Labrador

This area to the north of Southport gained its name from the residence which belonged to the first manager of Cobb & Co.

Lacey's Creek

John Lacey was an early settler who took up Portion 117 in 1879. Before that the creek had been known as Bullon Creek. Some early maps show it as Leacy's Creek.

Laidley

Allan Cunningham reported to Governor Darling his discovery, 22 June, 1829, of a fine patch of timbered plainland which he said he had named Laidley's Plain as a compliment to the Deputy Commissary-General in Sydney, James Laidley. He was sure this country would produce fine crops of maize or other grain.

James Laidley was born in Perthshire, Scotland, and had served in army commissary stores in several parts of the world before arriving in Sydney, 12 May, 1827, with his wife, Eliza, and five children. In Sydney, they lived a social and public-spirited life. He was involved in local newspaper affairs, the Australian Racing Club and the Agricultural and Horticultural Society. When he died at the age of 49, leaving a wife and eight children but no will, he was buried with full military honours.

J.P.Robinson occupied the Laidley Plains in 1845, but the first grant of land was made to R.J.Phelps, 1848. The town gained its name from the plains. 

Lake Clarendon

Originally Wingate's Lagoon.

Lake Elphinstone

Lake Elphinstone was named after George Elphinstone Dalrymple, the explorer.

Two brothers, Ernest George Beck Elphinstone Dalrymple and George Augustus Frederick Elphinstone Dalrymple, the ninth and tenth sons of Lieutenant-Colonel Robert Dalrymple Horn Elphinstone of Aberdeenshire, Scotland, both settled in Queensland as pastoralists. Ernest died after only five or six years here. George played a prominent part in the development of North Queensland. 

Lamb Island

Charles Lamb, the English poet and essayist, after whom Lamb Island is named, was a close friend of the poet Coleridge. During most of his long writing career he held the position of public servant clerk in India house and for much of that time he looked after his sister, Mary, who had been entrusted to his care following her killing of their mother in a manic attack in 1796. He renounced marriage to look after her. Some of his writing was done in conjunction with her. He signed the essays that he wrote for the London Magazine with the pen name of Elia. He died 1834 at the age of 59.

The island was known by the Aboriginals as Ngudooroo. 

Lamington

The Lamington National Park, and perhaps the great fund-raising cake of Australia, is named after Charles Wallace Alexander Napier Cochrane-Baillie, better known to us as Lord Lamington, who was Governor of Queensland from April 1896 to 1901. He had got himself elected to the House of Commons in England, but when his father died he inherited the title of Baron Lamington and transferred to the House of Lords.

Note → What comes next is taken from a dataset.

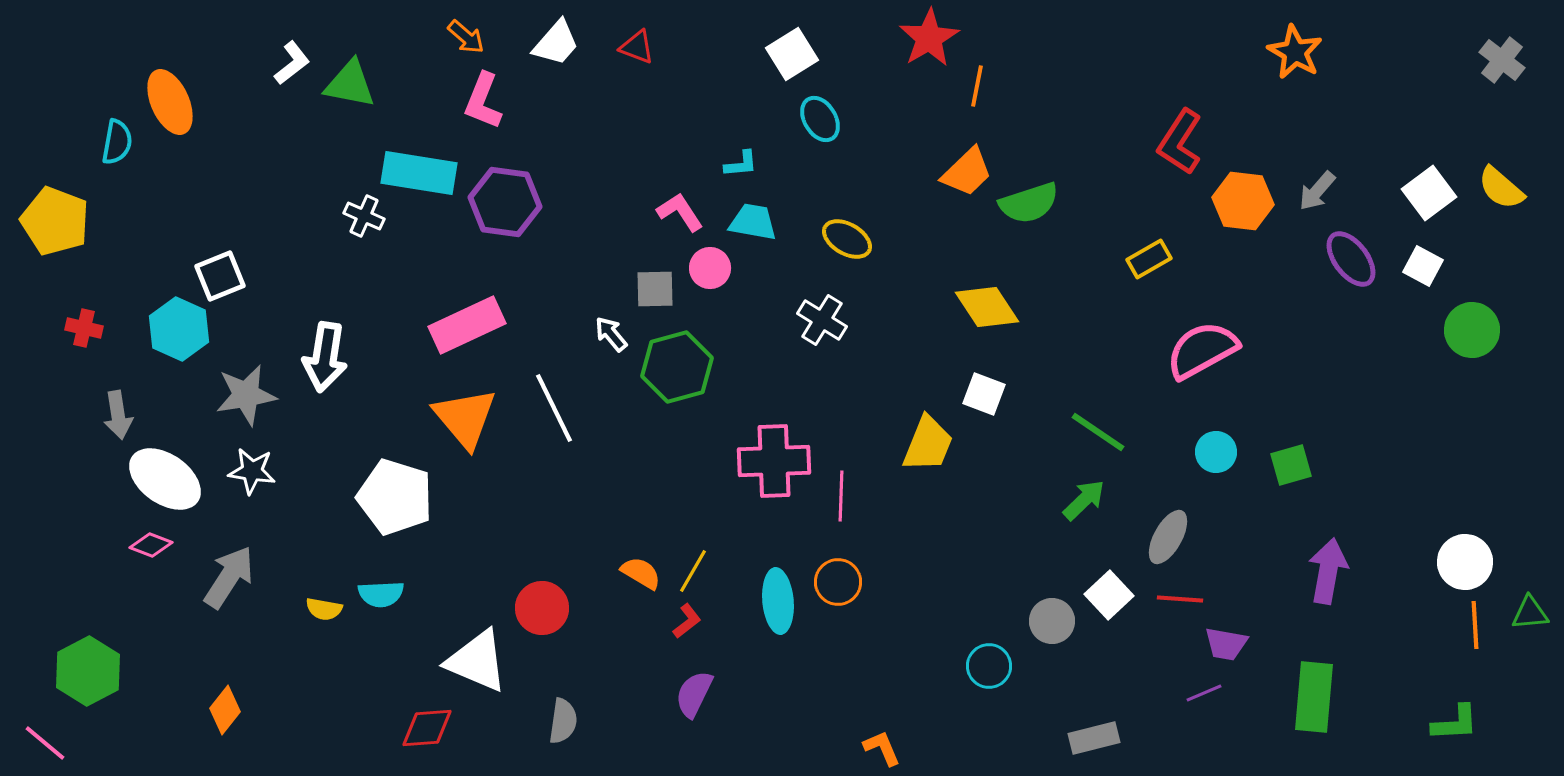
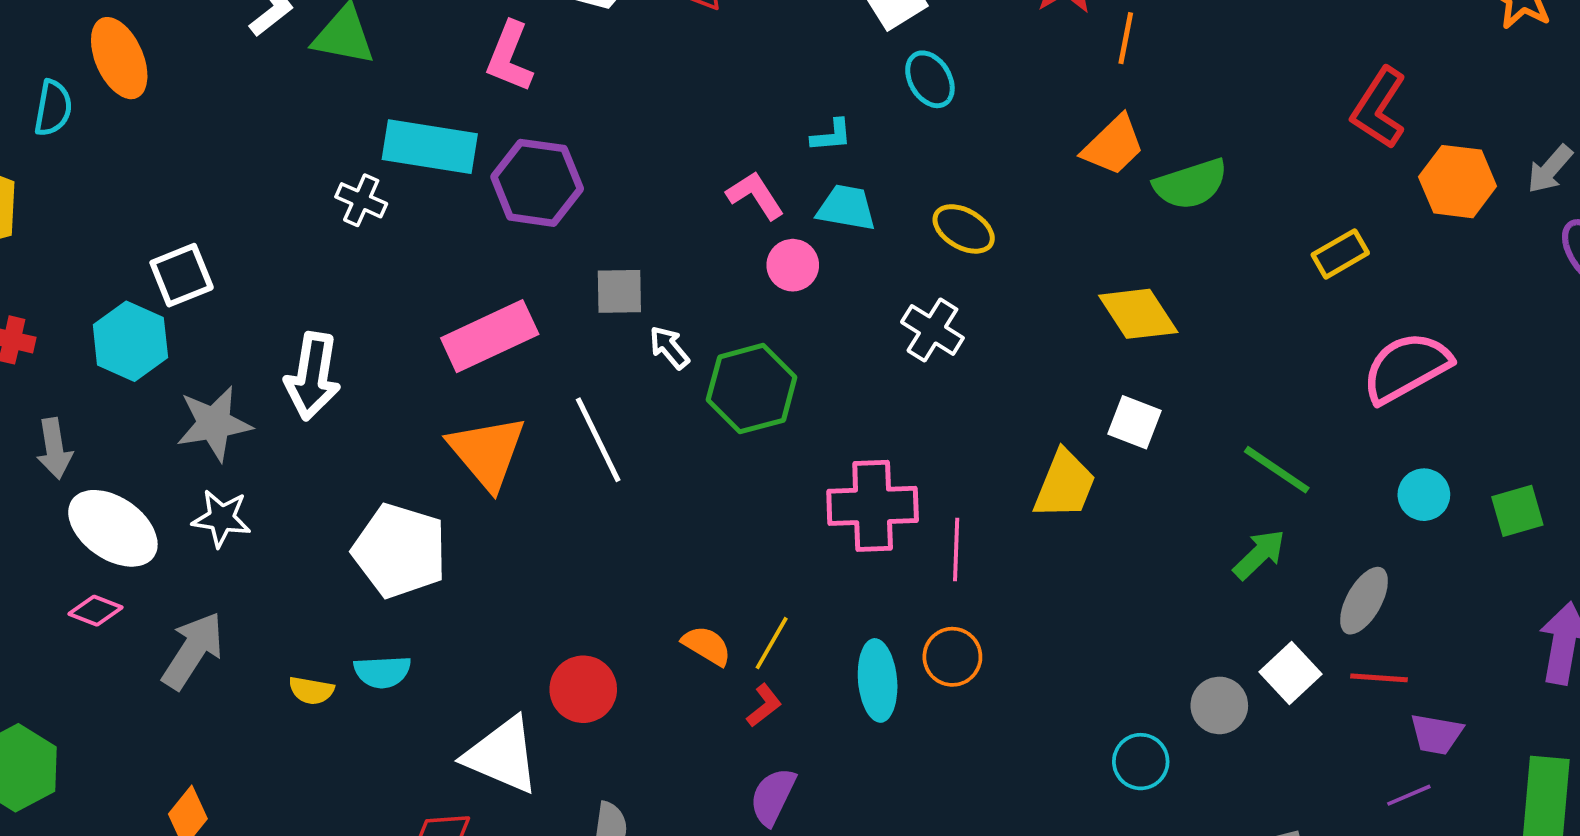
gray square: (655, 289) -> (619, 291), moved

An arch-conservative, he feared federation as opening the gate to socialism. After leaving Queensland he and his wife, Mary, went to Bombay where he was Governor for four years. He died at Lamington House , Lanarkshire, Scotland, in 1940 at the age of eighty.

Landers Shoot

A man by the name of Landers had one of the shoots down which timber getters would send logs  from the slopes of the Blackall range.

Landsborough

The district was first known by the creek there, Mellum creek, but in 1889 the railway line came through and the Railway Department decided to call the station Landsborough in honour of William Landsborough who had, only a few years earlier, died at his home in Caloundra.

William, son of a Scottish clergyman, followed his older brothers to Australia in 1841. After learning about life in his new land by working on stations in the New England district and by joining the gold rush at Bathurst he came north where he and his brothers took up Mondure station on the Kolan River. He made many exploratory journeys through the North and West of Queensland, the most famous of which was the first crossing of the continent from the Gulf of Carpenteria to Melbourne on his officially appointed search for Burke and Wills. For a while he was Police Magistrate and Land Commissioner for the newly opening up Carpenteria area of Queensland. He had a home at Toowong. After his first wife, Caroline, died, he married Maria, a widow. The Queensland Government gave him a reward for his services through exploration and with it he bought the property, Loch Lamerough, at Caloundra. 

Larapinta

The name is of Aboriginal origin, but not local to the area. It is said to mean flowing water or flat country


Lawnton

Stephen Lawn, after whom Lawnton was named when the Railway Department acquired land from him for the building of the railway in 1888, had taken up land in 1862, just two days after landing in Brisbane on board The City of Brisbane.